Proximal policy optimization
Before we begin
Proximal Policy Optimization (PPO) is the default on-policy algorithm for discrete and continuous control. It maximizes a clipped surrogate objective on fixed rollout batches, runs multiple epochs of minibatch SGD, and pairs naturally with GAE — the combination you will run on Lunar Lander.
Learning objectives
- Write the PPO clipped objective with ratio r_t(θ).
- Implement collect-rollout → GAE → multi-epoch update loop.
- Tune clip ε, epochs, batch size, and entropy coefficient.
- Log clip fraction and approximate KL.
- Use Stable-Baselines3 PPO or a minimal from-scratch trainer.
Clipped surrogate loss
r_t(θ) = π(a_t|s_t; θ) / π(a_t|s_t; θ_old)
L^{CLIP} = E [ min( r_t A_t, clip(r_t, 1−ε, 1+ε) A_t ) ]ε typically 0.2. If A_t > 0, r cannot exceed 1+ε. If A_t < 0, r cannot go below 1−ε. Pessimistic bound stops overly aggressive updates.
Full PPO loss (practice)
L = −L^{CLIP} + c_1 (V − V_target)² − c_2 H(π)- Value loss: MSE to GAE returns.
- Entropy bonus: encourages exploration (c_2 ~ 0.01).
import torch
def ppo_loss(new_log_prob, old_log_prob, advantage, clip_eps=0.2):
ratio = (new_log_prob - old_log_prob).exp()
unclipped = ratio * advantage
clipped = torch.clamp(ratio, 1.0 - clip_eps, 1.0 + clip_eps) * advantage
return -torch.min(unclipped, clipped).mean()Training loop outline
for iteration in range(num_iterations):
# 1. Collect T steps per env (vectorized optional)
rollout = collect_rollout(env, policy, steps=2048)
# 2. Compute values, GAE advantages, returns
adv, ret = compute_gae(rollout.rewards, rollout.values,
rollout.dones, gamma=0.99, lam=0.95)
adv = normalize(adv)
# 3. Store old log_probs
old_log_probs = rollout.log_probs.detach()
# 4. K epochs over shuffled minibatches
for epoch in range(10):
for batch in minibatches(rollout, batch_size=64):
new_log_p, entropy, values = policy.evaluate(batch)
pol_loss = ppo_loss(new_log_p, batch.old_log_p, batch.adv)
val_loss = (values - batch.ret).pow(2).mean()

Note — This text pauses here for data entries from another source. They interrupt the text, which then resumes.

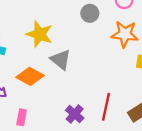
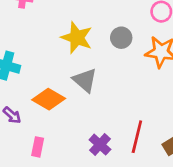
gray circle: (90, 13) -> (121, 38), moved
yellow star: (39, 34) -> (77, 38), moved

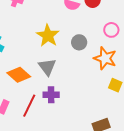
red line: (137, 137) -> (29, 106), moved
purple cross: (100, 145) -> (51, 95), moved, turned 35

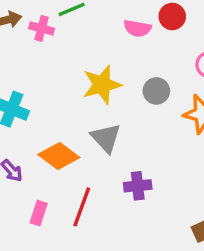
yellow star: (48, 36) -> (102, 85), turned 30
purple cross: (51, 95) -> (138, 186), moved

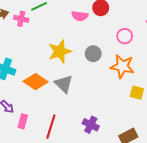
orange diamond: (59, 156) -> (35, 82), moved
purple cross: (138, 186) -> (91, 125), moved, turned 35
pink rectangle: (39, 213) -> (23, 121), moved

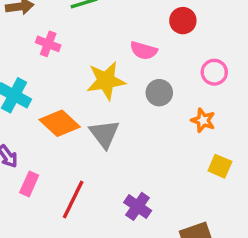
pink semicircle: (80, 16) -> (144, 51), moved
pink cross: (21, 19) -> (48, 44), moved
orange star: (122, 66) -> (203, 120), size x0.6

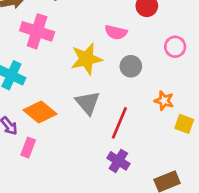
pink cross: (48, 44) -> (37, 31), size x1.6
orange star: (203, 120) -> (164, 101), moved
orange diamond: (60, 123) -> (40, 112), moved
red line: (73, 200) -> (119, 123), moved

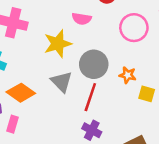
pink circle: (175, 47) -> (134, 28), size x1.5
gray circle: (131, 66) -> (94, 64), moved, size x1.5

loss = pol_loss + 0.5 * val_loss - 0.01 * entropy.mean()
optimizer.zero_grad()
loss.backward()
optimizer.step()Hyperparameters (LunarLander-v2 starting point)
| Param | Value | Notes |
|---|---|---|
| steps per rollout | 2048 | Per env; multiply by n_envs |
| PPO epochs | 4–10 | More epochs = more overfit risk |
| minibatch size | 64–256 | |
| clip ε | 0.2 | Try 0.1 if unstable |
| γ | 0.99 | |
| GAE λ | 0.95 | |
| learning rate | 3e-4 | linear decay optional |
| entropy coef | 0.01 | Reduce if policy too random late |
Stable-Baselines3 defaults work well for benchmarking.

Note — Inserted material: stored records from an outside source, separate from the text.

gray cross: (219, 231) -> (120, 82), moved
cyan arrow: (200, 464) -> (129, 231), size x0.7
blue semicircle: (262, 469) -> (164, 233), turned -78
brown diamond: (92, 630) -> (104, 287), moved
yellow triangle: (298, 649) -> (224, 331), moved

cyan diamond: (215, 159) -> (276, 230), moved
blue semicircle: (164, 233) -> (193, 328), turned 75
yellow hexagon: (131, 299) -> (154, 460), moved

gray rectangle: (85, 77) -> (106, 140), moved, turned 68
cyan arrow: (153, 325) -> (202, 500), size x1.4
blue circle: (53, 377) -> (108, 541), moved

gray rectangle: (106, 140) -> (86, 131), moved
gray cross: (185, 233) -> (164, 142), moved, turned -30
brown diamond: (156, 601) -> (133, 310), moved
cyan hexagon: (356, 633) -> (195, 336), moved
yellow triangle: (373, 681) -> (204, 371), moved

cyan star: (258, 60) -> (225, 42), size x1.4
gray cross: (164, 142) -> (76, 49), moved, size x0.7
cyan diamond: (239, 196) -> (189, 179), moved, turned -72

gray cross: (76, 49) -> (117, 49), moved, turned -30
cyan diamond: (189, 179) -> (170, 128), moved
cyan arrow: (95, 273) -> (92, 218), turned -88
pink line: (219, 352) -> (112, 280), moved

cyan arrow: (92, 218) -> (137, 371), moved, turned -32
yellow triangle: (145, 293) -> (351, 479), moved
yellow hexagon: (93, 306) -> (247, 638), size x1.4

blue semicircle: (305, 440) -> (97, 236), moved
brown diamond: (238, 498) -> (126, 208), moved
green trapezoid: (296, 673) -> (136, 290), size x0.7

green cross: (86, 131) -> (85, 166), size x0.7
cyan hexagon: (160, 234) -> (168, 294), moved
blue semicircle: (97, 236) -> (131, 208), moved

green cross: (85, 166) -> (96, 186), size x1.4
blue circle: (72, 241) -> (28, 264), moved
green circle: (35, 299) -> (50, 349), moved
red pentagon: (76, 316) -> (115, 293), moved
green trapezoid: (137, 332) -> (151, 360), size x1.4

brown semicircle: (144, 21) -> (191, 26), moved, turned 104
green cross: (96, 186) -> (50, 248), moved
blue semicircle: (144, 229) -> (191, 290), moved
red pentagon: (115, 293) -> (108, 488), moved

Worked example — clip in action
ε=0.2, A_t = +2 (good action), r_t would be 1.5 without clip.
unclipped = 1.5 × 2 = 3.0
clipped r = min(1.5, 1.2) = 1.2 → 1.2 × 2 = 2.4
L uses min for maximization flip → takes 2.4 path (pessimistic)Prevents over-updating actions already more likely under new policy.
Monitoring
| Metric | Healthy |
|---|---|
| Clip fraction | 0.1–0.3 typical |
| Approx KL | < 0.02 per update |
| Explained variance | Critic fits returns |
| Episode return | Trending up |
clip_frac = ((ratio - 1.0).abs() > clip_eps).float().mean()Checkpoint — details: PPO reuses the same rollout for several epochs — that is why clip matters; without it, multiple passes over data overfit the surrogate. Summary: Collect once, learn many times, but clip policy ratios so π does not run away.
Common mistakes
- Recomputing old_log_prob after policy update — must freeze from collection time.
- Too many epochs — clip fraction → 1.0, KL explodes.
- No advantage normalization — clip binds asymmetrically.
- Single env, tiny rollouts — high variance; use VectorEnv or parallel envs.
- Wrong sign on entropy — subtract entropy from loss (maximize entropy bonus).